As it relates to MEG, whilst this is still, typically capital equipment business, the per sale revenue opportunity is materially larger than the Company has had access to.
With that said, the Company will continue to focus on recurring revenues for these, close at hand, opportunities and future business models.
Touching on Compumedics core drivers, the company has over 20,000 NeuroScan LTEM systems world-wide. Where will revenue growth be derived from over the short to medium term – servicing or selling more units?
Over the next two to three years the Company will continue to generate up to 70% – 75% of its revenues from the sale of units and the selling of more units around the world. With that said, as we move into FY2018 we should begin to see the new growth platforms materially contribute to revenue growth and as a consequence over the ensuring years recurring revenues should increase to 40% and then 50% and more of total revenues.

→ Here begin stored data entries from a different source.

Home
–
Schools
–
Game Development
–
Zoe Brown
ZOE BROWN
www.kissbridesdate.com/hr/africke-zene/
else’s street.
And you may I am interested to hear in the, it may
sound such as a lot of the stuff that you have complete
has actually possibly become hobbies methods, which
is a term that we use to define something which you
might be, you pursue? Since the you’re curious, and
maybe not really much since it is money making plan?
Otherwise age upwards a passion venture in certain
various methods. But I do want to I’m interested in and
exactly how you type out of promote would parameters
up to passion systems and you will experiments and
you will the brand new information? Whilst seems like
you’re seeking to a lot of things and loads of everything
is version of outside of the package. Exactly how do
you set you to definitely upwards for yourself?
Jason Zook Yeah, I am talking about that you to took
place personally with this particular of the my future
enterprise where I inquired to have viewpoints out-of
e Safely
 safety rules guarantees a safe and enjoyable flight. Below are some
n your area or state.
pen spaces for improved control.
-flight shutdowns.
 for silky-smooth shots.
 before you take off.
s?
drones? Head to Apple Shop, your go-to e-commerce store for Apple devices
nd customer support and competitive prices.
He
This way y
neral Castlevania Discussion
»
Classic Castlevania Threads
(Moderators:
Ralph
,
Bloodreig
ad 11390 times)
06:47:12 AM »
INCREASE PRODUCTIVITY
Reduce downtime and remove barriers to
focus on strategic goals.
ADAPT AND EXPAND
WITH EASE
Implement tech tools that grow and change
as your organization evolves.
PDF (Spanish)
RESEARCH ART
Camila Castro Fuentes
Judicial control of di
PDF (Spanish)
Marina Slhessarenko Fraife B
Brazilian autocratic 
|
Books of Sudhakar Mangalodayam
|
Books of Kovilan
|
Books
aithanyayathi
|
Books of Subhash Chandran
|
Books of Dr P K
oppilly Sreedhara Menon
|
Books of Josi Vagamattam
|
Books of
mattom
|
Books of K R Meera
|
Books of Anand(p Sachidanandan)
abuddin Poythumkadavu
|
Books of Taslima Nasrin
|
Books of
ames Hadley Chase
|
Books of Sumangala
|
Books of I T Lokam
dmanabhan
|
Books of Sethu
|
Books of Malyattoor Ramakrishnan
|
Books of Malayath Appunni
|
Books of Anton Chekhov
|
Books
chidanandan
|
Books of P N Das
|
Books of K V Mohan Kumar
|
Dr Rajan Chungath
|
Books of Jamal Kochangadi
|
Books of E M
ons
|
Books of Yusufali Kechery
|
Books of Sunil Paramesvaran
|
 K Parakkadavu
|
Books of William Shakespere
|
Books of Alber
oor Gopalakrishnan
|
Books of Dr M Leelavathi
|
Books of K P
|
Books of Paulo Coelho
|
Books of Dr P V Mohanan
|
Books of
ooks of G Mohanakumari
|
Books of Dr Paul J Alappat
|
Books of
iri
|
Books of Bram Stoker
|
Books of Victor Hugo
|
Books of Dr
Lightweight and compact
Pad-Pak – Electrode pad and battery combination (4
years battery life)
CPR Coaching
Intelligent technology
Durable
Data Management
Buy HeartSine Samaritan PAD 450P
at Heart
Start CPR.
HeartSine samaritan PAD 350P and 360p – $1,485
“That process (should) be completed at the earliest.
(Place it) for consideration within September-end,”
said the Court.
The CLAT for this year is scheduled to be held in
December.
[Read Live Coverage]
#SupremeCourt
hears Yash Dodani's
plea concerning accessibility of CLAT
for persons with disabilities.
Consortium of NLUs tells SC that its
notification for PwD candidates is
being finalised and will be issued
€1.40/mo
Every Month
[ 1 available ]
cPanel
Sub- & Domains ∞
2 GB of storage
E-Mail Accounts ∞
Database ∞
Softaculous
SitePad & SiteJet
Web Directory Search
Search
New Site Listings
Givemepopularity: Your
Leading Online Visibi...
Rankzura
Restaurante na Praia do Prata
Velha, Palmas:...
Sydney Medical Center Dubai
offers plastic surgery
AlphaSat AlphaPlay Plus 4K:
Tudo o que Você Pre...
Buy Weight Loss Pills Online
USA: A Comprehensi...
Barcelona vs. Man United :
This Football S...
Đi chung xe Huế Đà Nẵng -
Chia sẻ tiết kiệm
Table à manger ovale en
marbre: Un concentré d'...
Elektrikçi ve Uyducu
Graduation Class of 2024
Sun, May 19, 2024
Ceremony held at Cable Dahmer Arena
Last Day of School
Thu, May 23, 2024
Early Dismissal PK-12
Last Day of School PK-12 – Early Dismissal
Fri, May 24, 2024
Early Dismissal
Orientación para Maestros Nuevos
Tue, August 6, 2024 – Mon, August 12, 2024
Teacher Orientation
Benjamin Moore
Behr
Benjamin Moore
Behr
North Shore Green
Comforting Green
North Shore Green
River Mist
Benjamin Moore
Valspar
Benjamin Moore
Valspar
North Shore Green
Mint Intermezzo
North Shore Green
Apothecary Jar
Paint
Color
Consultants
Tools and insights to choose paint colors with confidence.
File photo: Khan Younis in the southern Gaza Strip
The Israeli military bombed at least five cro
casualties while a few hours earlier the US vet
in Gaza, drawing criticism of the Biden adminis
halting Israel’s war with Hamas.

Taking a broad view on Next Generation Growth, how will Compumedics not only increase its sales force, but how will they be subsequently upskilled in a timely manner, and significantly larger staff costs financed?
The great thing with the MEG opportunity is that there will not be a significant need for a material increase in selling resources to drive a large increase in sales. This is because existing resources in the business will, initially, be responsible for securing the first MEG sales after which time, additional resources can be added. This opportunity, should be cash neutral and in fact may deliver positive cash outcomes from the start, as a large part of the investment cost has already be incurred by both KRISS and Compumedics.
As it relates to the Somfit and Nexus 360 opportunity, we will engage in the large scale commercialisation of Somfit with an experienced consumer partner, which will not only provide investment, but also critical skills and knowledge related to the sale of a consumer device.
Specifically, as it relates to Nexus 360, this will be rolled out in a systematic and co-ordinated way using our existing sales resources with one or two additional resources solely accountable for delivering the initial revenues from this model. Then as the model gains traction further resources can be added, without having a material impact on expenses and cash. Again in both these cases, the technology is either in place or largely completed and therefore those development costs have already largely been incurred.
How does Compumedics protect both its intellectual property, and already established market share?
Compumedics started in 1987 as the first medical devices manufacturer and supplier for sleep diagnostics in the Asia Pacific region and we have since gone on to become the gold standard in this patient monitoring space.
We have maintained our position in the highly innovative sleep market for more than 25 years now because we have never stopped advancing our technology and products, reflected in our strong investment in R&D and high barriers of market entry, established over many years.
We have trusted analytics to measure accurately sleep, respiratory and brain analysis and we have regulatory approvals in place for all our products.
We have extended this key experience into neurology and trans- cranial Doppler through the acquisitions of Neuroscan, in America, in 2002 and DWL in Germany in 2004.
The Company has an extensive patent portfolio that protects all the key intellectual property developed and owned by the Company.
PROACTIVE INVESTORS: Thank-you again David.